Latvia and Greece have already received agreement from the respective biotech companies. Meanwhile, France, Croatia, Austria, Hungary, the Netherlands, Belgium’s Wallonia (French-speaking) region, Poland, Lithuania, Northern Ireland, Scotland, Wales, Cyprus, Germany, Bulgaria, Italy, Denmark and Slovenia await their decisions. Biotech responses are required within a month of application. It is believed that frustrated biotech companies will make things more difficult for large and influential countries like Germany, but such countries then have the option of a national ban on public interest grounds.
For biotech companies, the European market has always been problematic, with a GMO authorisation process that is considered too slow and cumbersome for their liking. Pressure from biotech companies to clear the log-jam of pending authorisations which had been cleared for safety by the European Food Safety Authority (EFSA) led to 17 further authorisations.
It was followed by a European Commission proposal for a further opt-out procedure for imported GM food and feed. The European Parliament will vote on this on 26th October. But biotech companies and GM proponents fear trouble down the line with opt-outs for these products. It may remain troublesome for GMO approvals going forward without a mandate from Europe or an EU majority vote.
In addition, there may be problems ahead for Monsanto’s glyphosate-resistant crops, given the classification of the herbicide as a probable carcinogen. This issue may not be going away anytime soon.
Steamrollers at the ready
Not for nothing, as we know, have the corporatocracy been busy devising solutions for a smoother global rollout of its products. The Transpacific Partnership (TPP) was signed only yesterday by 12 countries in the Pacific rim: 6th October 2015, though it still requires Congressional approval.
The Transatlantic Trade and Investment Partnership (TTIP) has been stirring up great concern in Europe, not least because of the Investor State Dispute Settlement (ISDS) issue, which is “designed to protect investments by allowing recourse to arbitration tribunals in the event of a conflict between a private company and a government” —just the sort of issue that may be emerging now with GM cultivation opt-outs.
But TTIP negotiations are currently facing huge challenges in Europe, where there is little appetite for such a deal. This is underlined by the over three million people who’ve already signed the petition to scrap the TTIP.

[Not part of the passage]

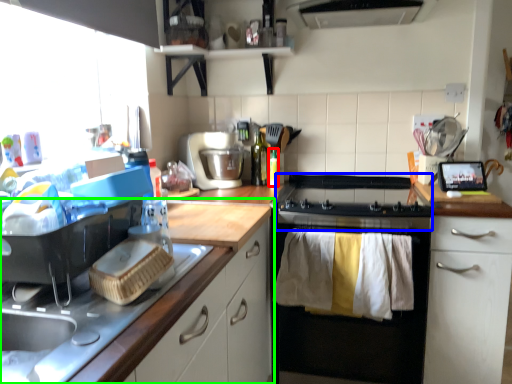 Question: Estimate the real-world distances between objects in this image. Which object is farther from bottle (highlighted by a red box), gas stove (highlighted by a blue box) or cabinetry (highlighted by a green box)?

Choices:
 (A) gas stove
 (B) cabinetry

Answer: (B) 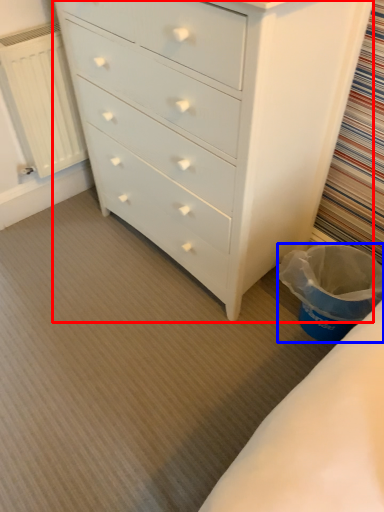 Question: Which point is further to the camera, chest of drawers (highlighted by a red box) or laundry basket (highlighted by a blue box)?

Two big trade deals, negotiated in secret, which, together with the Trade in Services Agreement and the new United Nations Sustainable Development Goals aim to open up world markets in a powerful new way, and give corporations unprecedented control. Well that’s the plan. But they may not have reckoned on the masses in Europe waking up, not wanting to be bullied, and wanting to keep their freedom to choose and control their own destiny.

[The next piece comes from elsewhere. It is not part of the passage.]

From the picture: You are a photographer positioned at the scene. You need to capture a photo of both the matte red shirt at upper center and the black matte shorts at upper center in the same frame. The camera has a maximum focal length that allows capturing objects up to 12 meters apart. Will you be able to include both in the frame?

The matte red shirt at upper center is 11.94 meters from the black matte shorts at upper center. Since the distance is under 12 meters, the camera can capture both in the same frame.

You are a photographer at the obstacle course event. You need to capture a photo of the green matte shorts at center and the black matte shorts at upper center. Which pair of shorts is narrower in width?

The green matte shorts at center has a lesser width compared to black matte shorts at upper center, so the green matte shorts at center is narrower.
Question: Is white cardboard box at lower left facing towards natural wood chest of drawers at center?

As always, we’ll keep you posted on developments.
Call to Action
People power has been by far the most potent weapon against GM to-date. Let your political representatives know how you feel on this issue.
European citizens: Write to your Members of your national parliament AND your Members of the European Parliament to urge them to call, again, for greater transparency in, or a complete stop to, the TTIP negotiations
Buy locally or regionally sourced foods where you can
Go – or stay – organic as far as you can, especially when it comes to consuming animal products that will otherwise likely be fed on GM feed! Join an organic box scheme, buy what you can from farmers’ markets – or even consider growing some of your own food.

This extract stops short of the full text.